(What to produce):
In the data below, one line contains "about the fund's" and a later one contains "as they represent". Print both, with every line between them, exactly and alone.

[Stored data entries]
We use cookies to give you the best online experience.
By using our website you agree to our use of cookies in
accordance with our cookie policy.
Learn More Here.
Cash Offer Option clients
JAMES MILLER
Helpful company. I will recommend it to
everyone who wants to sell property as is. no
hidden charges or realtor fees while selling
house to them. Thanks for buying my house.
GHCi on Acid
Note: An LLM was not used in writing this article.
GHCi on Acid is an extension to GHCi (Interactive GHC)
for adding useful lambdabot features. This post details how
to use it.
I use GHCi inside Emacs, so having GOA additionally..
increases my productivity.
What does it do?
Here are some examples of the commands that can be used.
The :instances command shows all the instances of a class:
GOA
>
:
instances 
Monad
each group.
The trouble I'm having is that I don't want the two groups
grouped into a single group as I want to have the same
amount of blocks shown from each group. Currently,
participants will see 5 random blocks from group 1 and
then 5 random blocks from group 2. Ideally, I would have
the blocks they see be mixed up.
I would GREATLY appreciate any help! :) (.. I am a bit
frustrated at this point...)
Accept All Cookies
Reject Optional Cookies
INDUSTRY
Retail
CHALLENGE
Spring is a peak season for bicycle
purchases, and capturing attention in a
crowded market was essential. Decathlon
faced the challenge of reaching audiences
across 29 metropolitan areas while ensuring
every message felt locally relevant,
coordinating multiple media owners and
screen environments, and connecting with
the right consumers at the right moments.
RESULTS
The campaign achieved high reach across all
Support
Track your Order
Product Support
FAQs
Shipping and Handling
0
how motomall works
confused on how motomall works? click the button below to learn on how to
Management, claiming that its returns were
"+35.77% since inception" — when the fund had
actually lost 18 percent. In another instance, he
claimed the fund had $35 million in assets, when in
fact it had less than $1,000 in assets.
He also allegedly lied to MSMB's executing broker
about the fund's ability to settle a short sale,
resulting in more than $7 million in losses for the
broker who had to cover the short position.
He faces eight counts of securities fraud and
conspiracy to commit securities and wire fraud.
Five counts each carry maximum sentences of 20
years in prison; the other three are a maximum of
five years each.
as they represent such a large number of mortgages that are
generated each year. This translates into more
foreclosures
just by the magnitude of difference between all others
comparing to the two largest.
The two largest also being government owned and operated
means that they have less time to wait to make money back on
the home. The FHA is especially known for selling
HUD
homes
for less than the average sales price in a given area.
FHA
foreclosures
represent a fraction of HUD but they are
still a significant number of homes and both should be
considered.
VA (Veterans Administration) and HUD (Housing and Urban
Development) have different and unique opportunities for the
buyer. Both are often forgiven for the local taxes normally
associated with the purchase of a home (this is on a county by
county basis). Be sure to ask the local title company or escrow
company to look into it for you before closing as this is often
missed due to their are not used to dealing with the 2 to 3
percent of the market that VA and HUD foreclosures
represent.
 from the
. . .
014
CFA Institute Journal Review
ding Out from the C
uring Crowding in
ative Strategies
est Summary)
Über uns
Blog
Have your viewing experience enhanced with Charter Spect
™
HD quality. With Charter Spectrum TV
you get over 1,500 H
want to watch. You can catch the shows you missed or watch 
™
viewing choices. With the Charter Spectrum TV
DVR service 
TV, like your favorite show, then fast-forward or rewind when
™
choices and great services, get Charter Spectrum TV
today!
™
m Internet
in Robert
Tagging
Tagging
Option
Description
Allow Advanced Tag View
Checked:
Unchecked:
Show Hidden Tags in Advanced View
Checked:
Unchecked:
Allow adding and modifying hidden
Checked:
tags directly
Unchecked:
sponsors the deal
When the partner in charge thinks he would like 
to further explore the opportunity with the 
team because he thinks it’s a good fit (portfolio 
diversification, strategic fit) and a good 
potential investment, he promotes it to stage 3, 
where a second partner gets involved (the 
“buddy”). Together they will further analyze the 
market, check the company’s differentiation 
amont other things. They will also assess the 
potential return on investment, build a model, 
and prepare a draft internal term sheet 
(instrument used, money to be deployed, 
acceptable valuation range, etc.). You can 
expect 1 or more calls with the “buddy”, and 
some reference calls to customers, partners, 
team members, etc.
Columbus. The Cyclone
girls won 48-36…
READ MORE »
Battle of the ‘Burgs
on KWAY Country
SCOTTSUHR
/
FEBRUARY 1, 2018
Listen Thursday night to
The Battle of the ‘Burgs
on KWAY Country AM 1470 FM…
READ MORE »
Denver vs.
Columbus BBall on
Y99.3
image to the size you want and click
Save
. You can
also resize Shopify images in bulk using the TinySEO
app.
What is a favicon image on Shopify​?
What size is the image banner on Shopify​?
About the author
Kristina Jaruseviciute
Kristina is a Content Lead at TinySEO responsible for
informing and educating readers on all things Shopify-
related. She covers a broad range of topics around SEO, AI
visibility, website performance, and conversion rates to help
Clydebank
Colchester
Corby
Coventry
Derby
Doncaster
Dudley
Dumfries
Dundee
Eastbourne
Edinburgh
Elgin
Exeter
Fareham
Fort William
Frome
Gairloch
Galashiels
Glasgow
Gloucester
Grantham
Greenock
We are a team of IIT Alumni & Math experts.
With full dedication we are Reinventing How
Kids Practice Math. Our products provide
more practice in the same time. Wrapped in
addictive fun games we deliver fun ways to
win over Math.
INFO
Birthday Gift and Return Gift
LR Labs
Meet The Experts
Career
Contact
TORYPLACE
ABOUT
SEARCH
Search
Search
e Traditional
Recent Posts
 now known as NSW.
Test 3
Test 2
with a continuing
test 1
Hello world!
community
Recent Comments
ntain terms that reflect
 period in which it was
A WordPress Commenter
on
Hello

(Expected answer):
about the fund's ability to settle a short sale,
resulting in more than $7 million in losses for the
broker who had to cover the short position.
He faces eight counts of securities fraud and
conspiracy to commit securities and wire fraud.
Five counts each carry maximum sentences of 20
years in prison; the other three are a maximum of
five years each.
as they represent such a large number of mortgages that are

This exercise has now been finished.